Copy the data below exactly, omitting any picture it contains.

╭─ Supplied entries

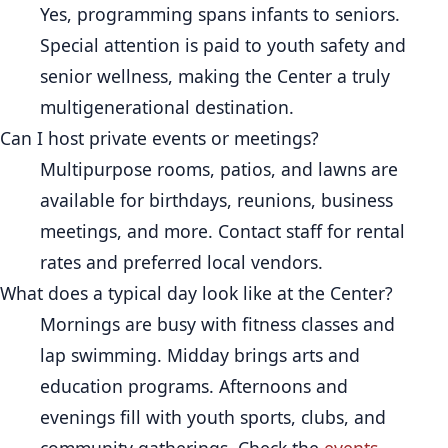
Yes, programming spans infants to seniors.
Special attention is paid to youth safety and
senior wellness, making the Center a truly
multigenerational destination.
Can I host private events or meetings?
Multipurpose rooms, patios, and lawns are
available for birthdays, reunions, business
meetings, and more. Contact staff for rental
rates and preferred local vendors.
What does a typical day look like at the Center?
Mornings are busy with fitness classes and
lap swimming. Midday brings arts and
education programs. Afternoons and
evenings fill with youth sports, clubs, and
community gatherings. Check the
events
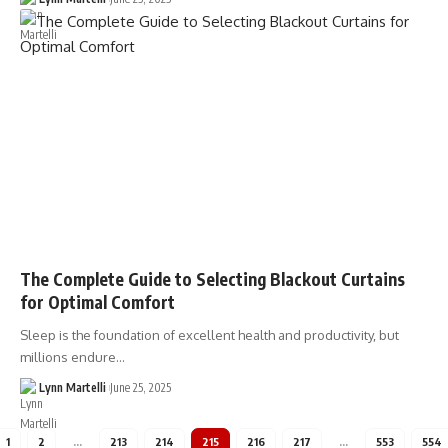
The Complete Guide to Selecting Blackout Curtains
for Optimal Comfort
Sleep is the foundation of excellent health and productivity, but
millions endure…
Lynn Martelli
June 25, 2025
1
2
…
213
214
215
216
217
…
553
554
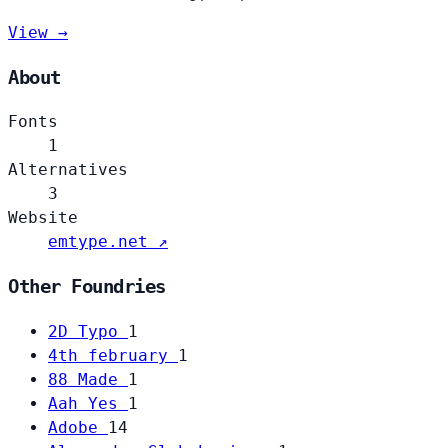
View →
About
Fonts
1
Alternatives
3
Website
emtype.net ↗
Other Foundries
2D Typo
1
4th february
1
88 Made
1
Aah Yes
1
Adobe
14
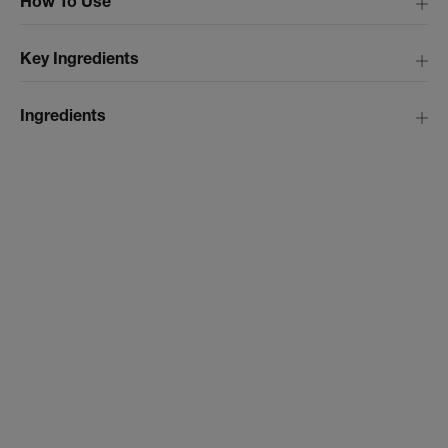
How To Use
Key Ingredients
Ingredients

╰─

Finished task:
Yes, programming spans infants to seniors.
Special attention is paid to youth safety and
senior wellness, making the Center a truly
multigenerational destination.
Can I host private events or meetings?
Multipurpose rooms, patios, and lawns are
available for birthdays, reunions, business
meetings, and more. Contact staff for rental
rates and preferred local vendors.
What does a typical day look like at the Center?
Mornings are busy with fitness classes and
lap swimming. Midday brings arts and
education programs. Afternoons and
evenings fill with youth sports, clubs, and
community gatherings. Check the
events
The Complete Guide to Selecting Blackout Curtains
for Optimal Comfort
Sleep is the foundation of excellent health and productivity, but
millions endure…
Lynn Martelli
June 25, 2025
1
2
…
213
214
215
216
217
…
553
554
View →
About
Fonts
1
Alternatives
3
Website
emtype.net ↗
Other Foundries
2D Typo
1
4th february
1
88 Made
1
Aah Yes
1
Adobe
14
How To Use
Key Ingredients
Ingredients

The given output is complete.